Depuis la signature des Accords d’Arusha le 28 Août 2000, les négociateurs de paix ont décidé sans scrupules de former deux blocs ethniques (G7 et G10), sacrifiant ainsi l’indépendance nationale à l’autel d’une démocratie tribaliste. 

Sous la tutelle des Nations Unies et le protectorat sud-africain de Nelson Mandela, les partis politiques d’obédience hutu (G7) et ceux d’obédience tutsi (G10) risquent de replonger le pays dans le chaos en acceptant la balkanisation ethnique d’une Nation sous prétexte d’assouvir des intérêts inavoués. 

Vouloir à tout prix entrer au gouvernement sous prétexte qu’on a négocié constitue en soi une fausse démarche et une erreur monumentale de la mise en application des Accords. C’est encore une espèce de canular fomenté par des politiciens de seconde génération. Les partis politiques burundais peuvent se targuer d’avoir signé l’Accord d’Arusha et oublient au nom de qui ils ont signé. Bon nombre d’entre eux si pas tous, sont talonnés de l’intérieur et menacent d’éclater sous le poids d’une force surnaturelle. 

Ca sent la fin du règne tutsi, me dira-t-on, et raison de plus de former une coalition pour barrer la route à l’hégémonie hutu qui a décidé d’atteindre le bâton de maréchal. Dans les milieux extrémistes hutu, c’est une occasion en or de chasser définitivement du pouvoir les tutsi Hima qui ont bâti un empire allant jusqu’en Ouganda. 

Un observateur perché du haut du balcon trouve cela bizarre. Vraiment bizarre et anachronique cette façon de penser, cette manière d’attiser le feu et de souffler sur la braise contre des frères qui voudraient fumer ensemble le calumet de la paix. Les narco-trafiquants et marchands de la mafia du monde politique y perdent totalement leur latin. Comme les « chiens de Pavlov », ils sont suffisamment dressés et courent le risque de vendre le pays aux enchères. Chacun cloué dans sa tour d’ivoire et recroquevillé sur soi, il est bourré d’impatience et un jour de moins à la date butoir du 1er novembre 2001 constitue un pas de plus et lui donne franchement du tonus. 

 Au contraire, le commun des Burundais épris de paix affichent une peau de chagrin sous la dictature de la communauté internationale. La mise en application de cet accord signé tambour battant et en cascade risque de poser problème, estime une bonne opinion de la capitale Bujumbura. Beaucoup de gens extrêmement averties recommandent la prudence.
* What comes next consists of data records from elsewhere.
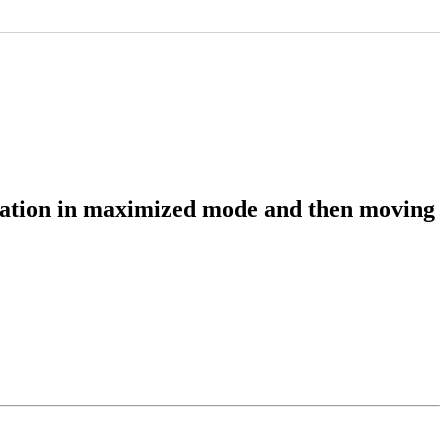
lication in maximized mode and then moving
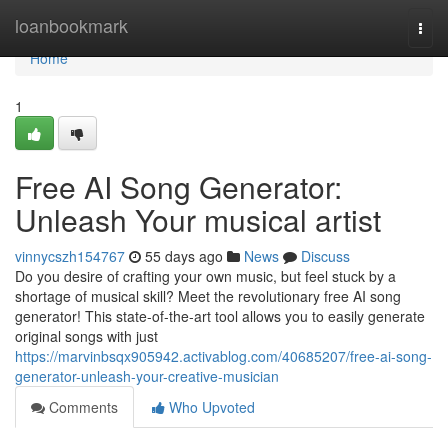
Home
loanbookmark
Togg
navi
Home
1
Free AI Song Generator:
Unleash Your musical artist
vinnycszh154767
55 days ago
News
Discuss
Do you desire of crafting your own music, but feel stuck by a
shortage of musical skill? Meet the revolutionary free AI song
generator! This state-of-the-art tool allows you to easily generate
original songs with just
https://marvinbsqx905942.activablog.com/40685207/free-ai-song-
generator-unleash-your-creative-musician
Comments
Who Upvoted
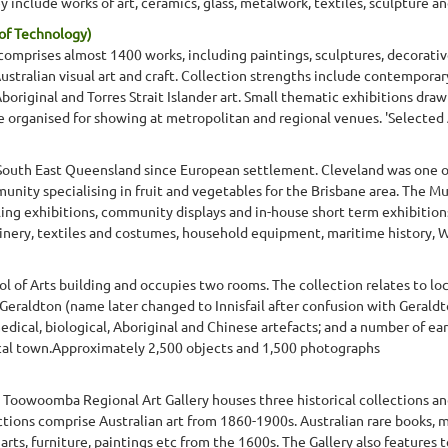
 include works of art, ceramics, glass, metalwork, textiles, sculpture and
of Technology)
 comprises almost 1400 works, including paintings, sculptures, decorativ
stralian visual art and craft. Collection strengths include contemporary
riginal and Torres Strait Islander art. Small thematic exhibitions draw
e organised for showing at metropolitan and regional venues. 'Selected A
South East Queensland since European settlement. Cleveland was one of 
nity specialising in fruit and vegetables for the Brisbane area. The Mu
lling exhibitions, community displays and in-house short term exhibitio
ery, textiles and costumes, household equipment, maritime history, WW
l of Arts building and occupies two rooms. The collection relates to loc
f Geraldton (name later changed to Innisfail after confusion with Geraldt
 medical, biological, Aboriginal and Chinese artefacts; and a number of 
pical town.Approximately 2,500 objects and 1,500 photographs
e Toowoomba Regional Art Gallery houses three historical collections an
ections comprise Australian art from 1860-1900s. Australian rare books
rts, furniture, paintings etc from the 1600s. The Gallery also features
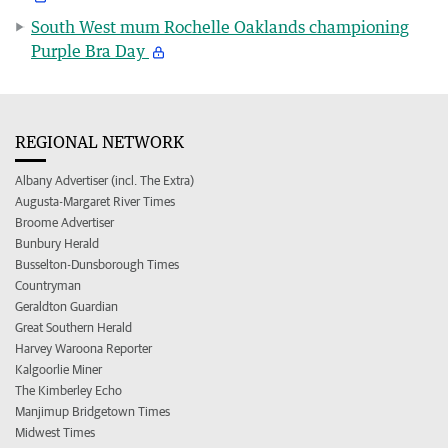
South West mum Rochelle Oaklands championing
Purple Bra Day
REGIONAL NETWORK
Albany Advertiser (incl. The Extra)
Augusta-Margaret River Times
Broome Advertiser
Bunbury Herald
Busselton-Dunsborough Times
Countryman
Geraldton Guardian
Great Southern Herald
Harvey Waroona Reporter
Kalgoorlie Miner
The Kimberley Echo
Manjimup Bridgetown Times
Midwest Times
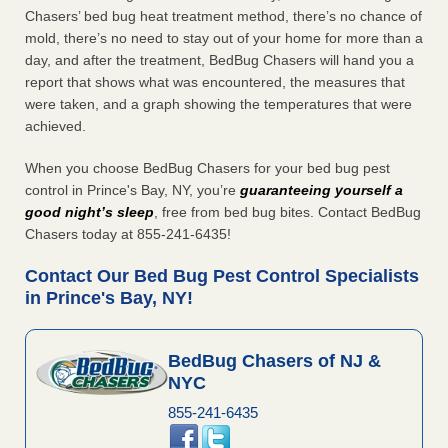
Chasers’ bed bug heat treatment method, there’s no chance of
mold, there’s no need to stay out of your home for more than a
day, and after the treatment, BedBug Chasers will hand you a
report that shows what was encountered, the measures that
were taken, and a graph showing the temperatures that were
achieved.
When you choose BedBug Chasers for your bed bug pest
control in Prince's Bay, NY, you’re
guaranteeing yourself a
good night’s sleep
, free from bed bug bites. Contact BedBug
Chasers today at 855-241-6435!
Contact Our Bed Bug Pest Control Specialists
in Prince's Bay, NY!
BedBug Chasers of NJ &
NYC
855-241-6435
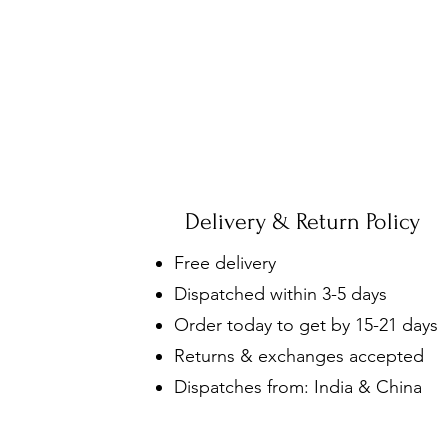
Delivery & Return Policy
Free delivery
Dispatched within 3-5 days
Order today to get by 15-21 days
Returns & exchanges accepted
Dispatches from: India & China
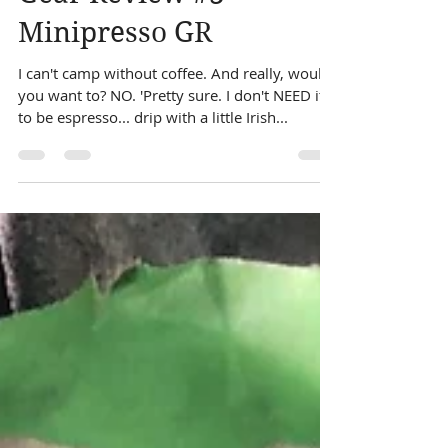
Dec 13, 2020
1 min read
Gear Review #3 ~
Minipresso GR
I can't camp without coffee. And really, would
you want to? NO. 'Pretty sure. I don't NEED it
to be espresso... drip with a little Irish...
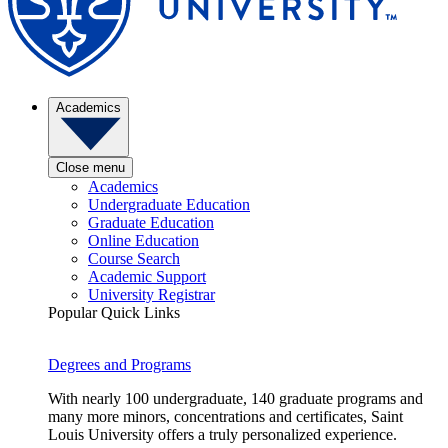
Academics
Close menu
Academics
Undergraduate Education
Graduate Education
Online Education
Course Search
Academic Support
University Registrar
Popular Quick Links
Degrees and Programs
With nearly 100 undergraduate, 140 graduate programs and
many more minors, concentrations and certificates, Saint
Louis University offers a truly personalized experience.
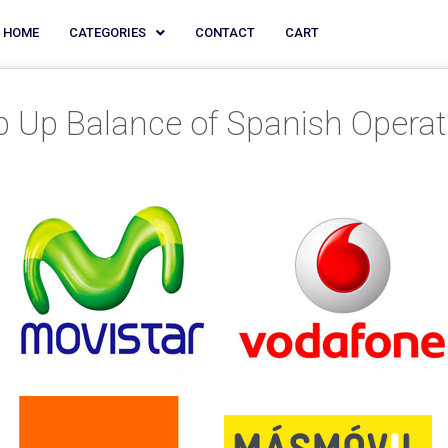
HOME
CATEGORIES
CONTACT
CART
p Up Balance of Spanish Operat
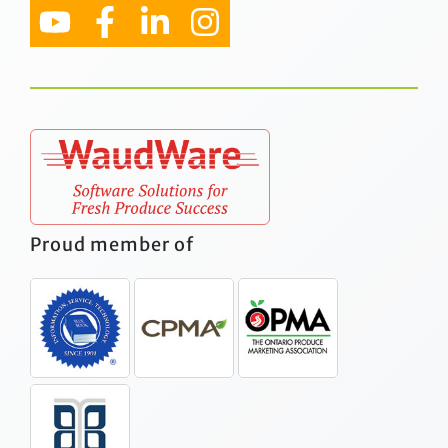
Proud member of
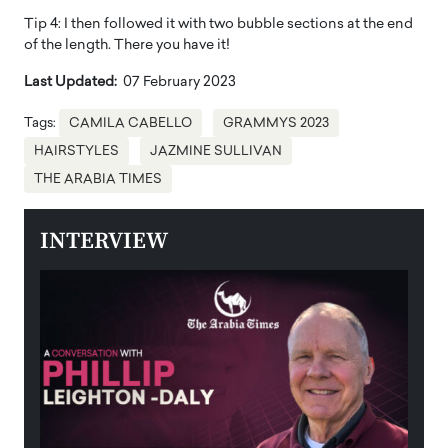
Tip 4: I then followed it with two bubble sections at the end
of the length. There you have it!
Last Updated:
07 February 2023
Tags:
CAMILA CABELLO
GRAMMYS 2023
HAIRSTYLES
JAZMINE SULLIVAN
THE ARABIA TIMES
INTERVIEW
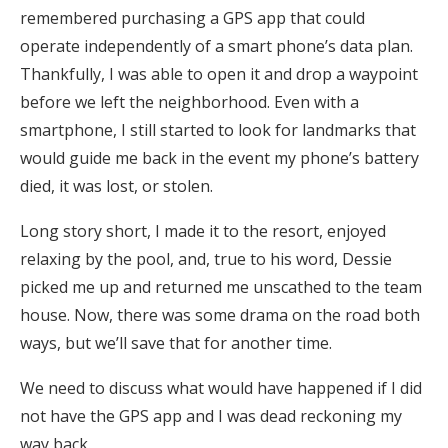
remembered purchasing a GPS app that could
operate independently of a smart phone’s data plan.
Thankfully, I was able to open it and drop a waypoint
before we left the neighborhood. Even with a
smartphone, I still started to look for landmarks that
would guide me back in the event my phone’s battery
died, it was lost, or stolen.
Long story short, I made it to the resort, enjoyed
relaxing by the pool, and, true to his word, Dessie
picked me up and returned me unscathed to the team
house. Now, there was some drama on the road both
ways, but we’ll save that for another time.
We need to discuss what would have happened if I did
not have the GPS app and I was dead reckoning my
way back.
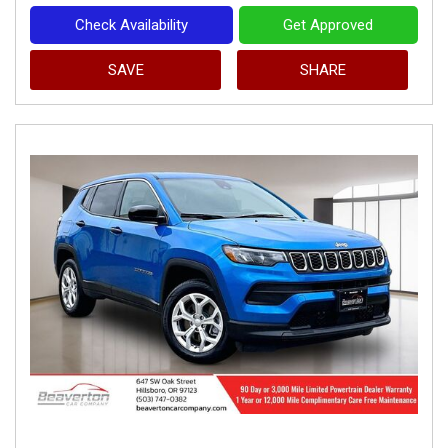
Check Availability
Get Approved
SAVE
SHARE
Cette course effrénée de nos politiciens a tout récemment débouché sur des propositions que le peuple burundais qualifie de fallacieuses.12 portefeuilles pour les tutsi négociateurs du G10 ,14 portefeuilles pour les hutu signataires du G10, 126 députés du G7, 37 sénateurs dont 17 hutu, 17 tutsi et 3 twa plus les anciens chefs d’Etat, voilà le gros morceau qu’il faut se départager pistolet à la main. 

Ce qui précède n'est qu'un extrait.